Владимир Александрович Кухаришин (kibalchish75) wrote,
Владимир Александрович Кухаришин
kibalchish75

Categories:

Соломон Бройде о польском плене. Часть I

Из книги Соломона Бройде «В плену у белополяков».

Я в больнице... Я болен...
— Где я?
— В пятом Виленском госпитале...
Неожиданно в палате появился один из врачей, очевидно, не успевший эвакуироваться. Лицо его было озабочено.
— Товарищи, необходимо сохранять спокойствие. Город оставлен нашими. С минуты на минуту сюда могут явиться поляки. Прошу вас быть с ними вежливыми. Бежать отсюда нельзя, да вы и не сможете...
Грузный топот окованных железом сапог разорвал напряженную тишину вымершего госпиталя. Человек десять легионеров шумно ворвались в палату, размахивая кулаками и прикладами.
Они воровато укладывают в свои вещевые мешки убогий красноармейский скарб, торопясь как можно скорее уйти.
Я сброшен на пол, не будучи в состоянии без посторонней помощи подняться.
Сосед справа, странно раскачиваясь посреди койки, зажимает подушкой глаз, а из его носа торопливой струей стекает кровь, оседая коричневыми сгустками на окладистой бороде. 
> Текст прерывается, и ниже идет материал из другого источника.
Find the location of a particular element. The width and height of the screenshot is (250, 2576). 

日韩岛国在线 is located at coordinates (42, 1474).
От слабости, от голода у меня кружится голова. Я впадаю в длительный обморок.
[Читать далее]Снова вечер. Откуда-то издали доносится колокольный звон, заглушаемый медными переливами оркестра.
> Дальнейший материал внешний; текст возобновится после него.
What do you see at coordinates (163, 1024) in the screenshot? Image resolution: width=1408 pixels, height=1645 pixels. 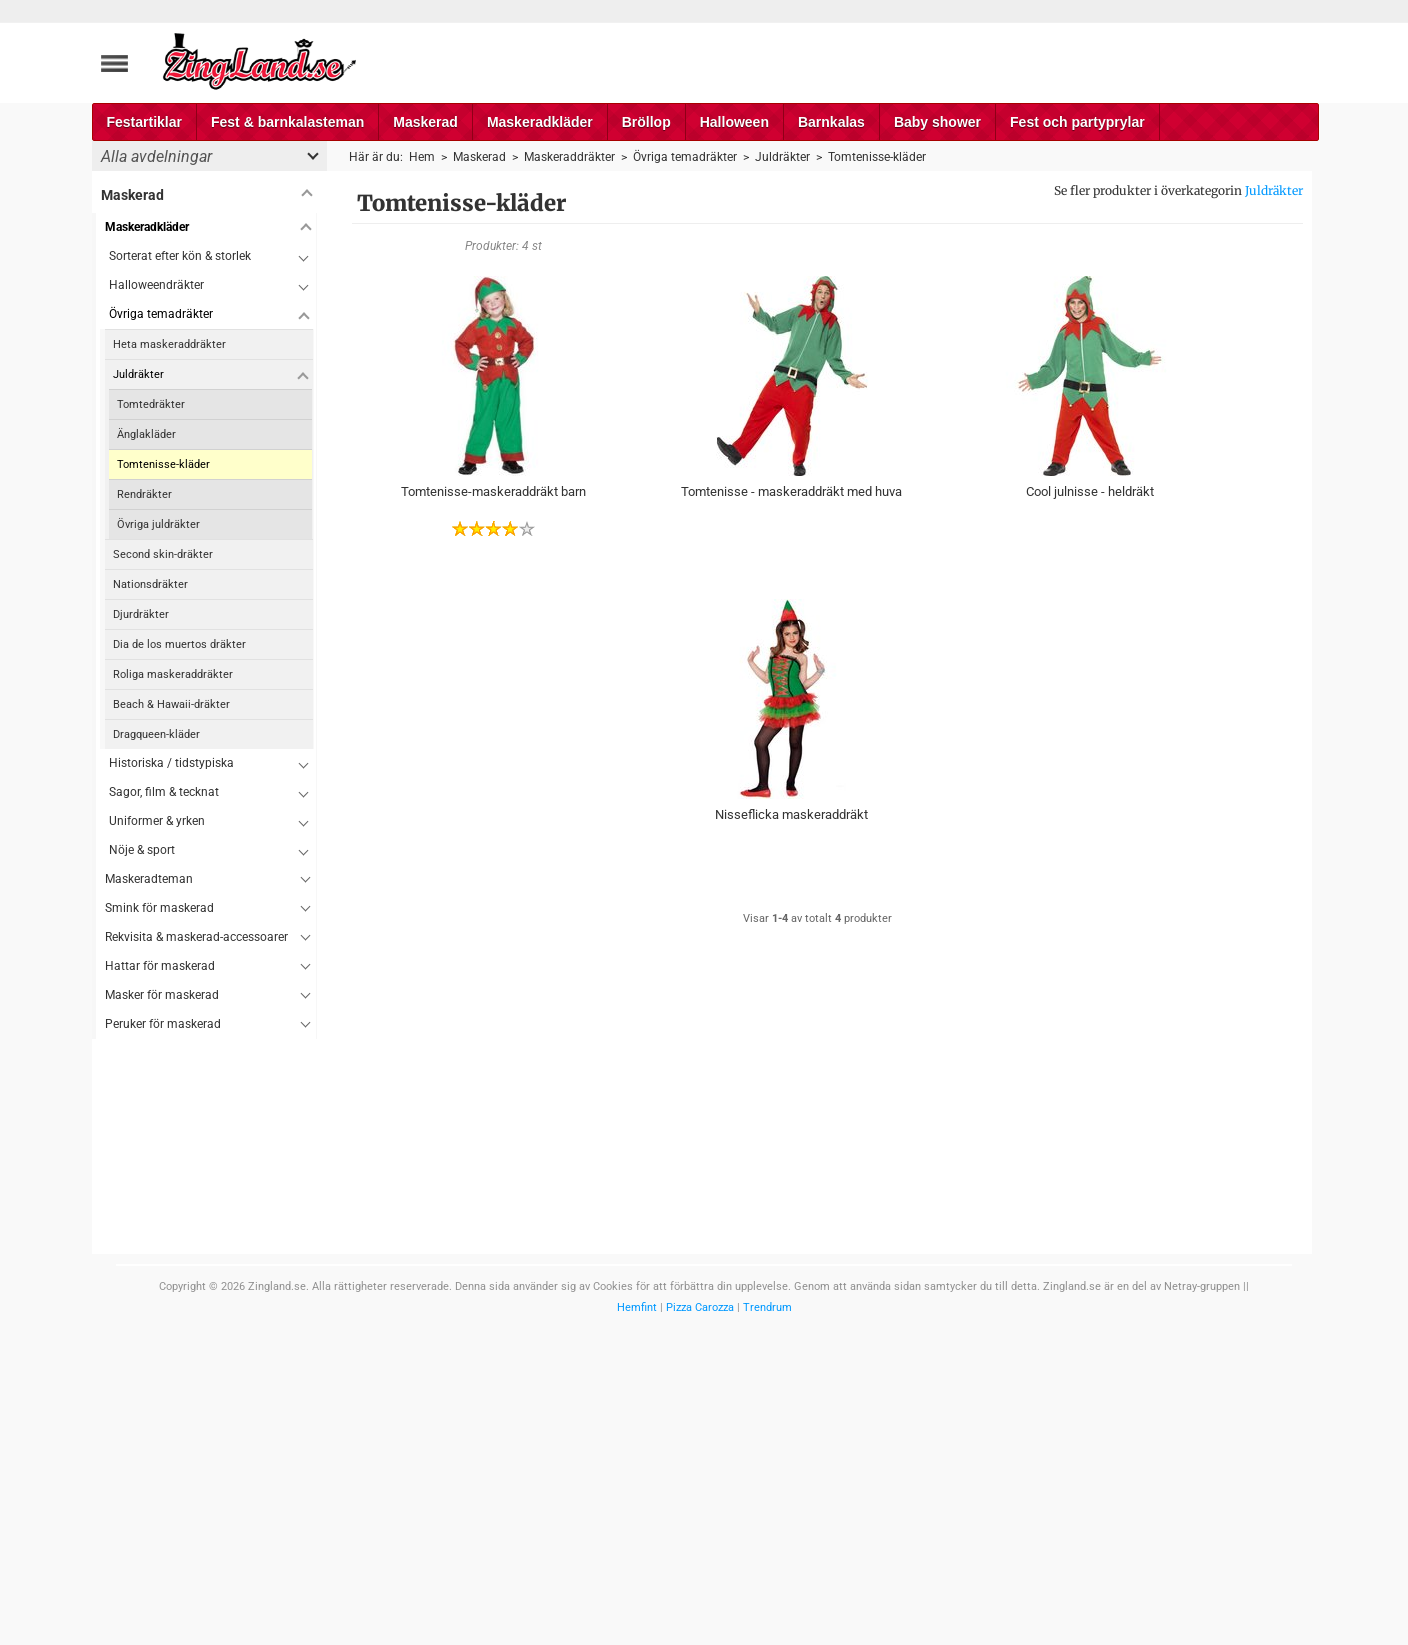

В палате беспорядок, оставленный победителями. Мы лежим в тех же палатах.
Неужели ночь предстоит такая же жуткая, как день?
— Идут! — вскакивает рыжий паренек, лежащий ближе к дверям и выполняющий роль дозорного.
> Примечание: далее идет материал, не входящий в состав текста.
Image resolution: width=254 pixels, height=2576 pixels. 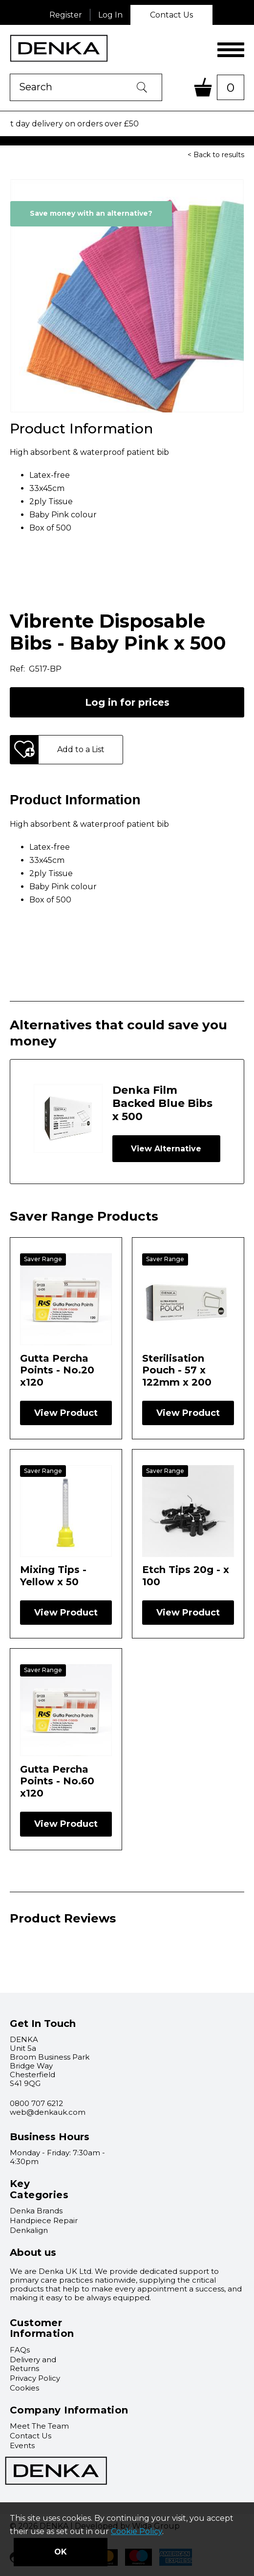 I want to click on Events, so click(x=22, y=2445).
В сопровождении упирающейся сестры со сбитой набок косынкой и в разорванном халате в палату, гремя саблями, входят, слегка покачиваясь, два щеголеватых, свежевыбритых офицера.
— Кто здесь коммунисты?
Сестра тихо, но настойчиво отвечает, что все коммунисты вчера выписаны и отступили вместе с воинскими частями.
— Врешь... — и тут последовало длинное оскорбительное ругательство, подкрепленное ударом в плечо.
Началось поголовное избиение больных.
— Встать, скурве сыне!.. Защелю зараз, холеро!.. — прерывало стоны избиваемых и плач сестры.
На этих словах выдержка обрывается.